**Source data**
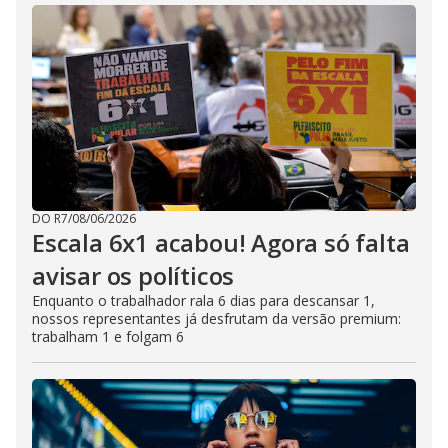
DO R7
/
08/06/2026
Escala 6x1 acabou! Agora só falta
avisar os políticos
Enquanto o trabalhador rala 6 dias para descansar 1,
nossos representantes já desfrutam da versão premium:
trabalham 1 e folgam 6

* * *

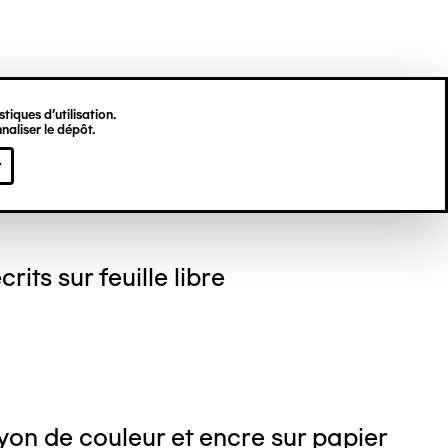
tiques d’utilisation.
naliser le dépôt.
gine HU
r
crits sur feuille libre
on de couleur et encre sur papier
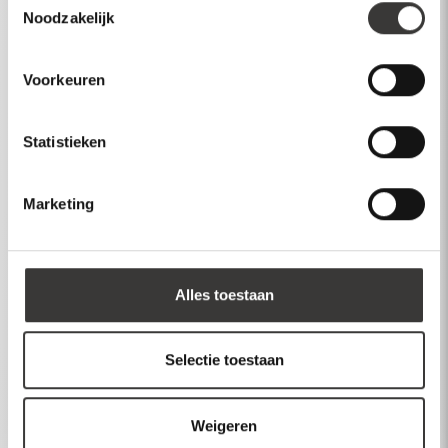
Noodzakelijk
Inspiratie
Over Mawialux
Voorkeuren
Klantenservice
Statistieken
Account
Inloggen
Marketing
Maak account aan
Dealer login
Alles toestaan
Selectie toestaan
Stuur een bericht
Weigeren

**Work to be completed**
From the records above, transcribe without alteration every line from the one with "avisar os políticos" to the one with "trabalham 1 e folgam 6", inclusive.

**Exercise output**
avisar os políticos
Enquanto o trabalhador rala 6 dias para descansar 1,
nossos representantes já desfrutam da versão premium:
trabalham 1 e folgam 6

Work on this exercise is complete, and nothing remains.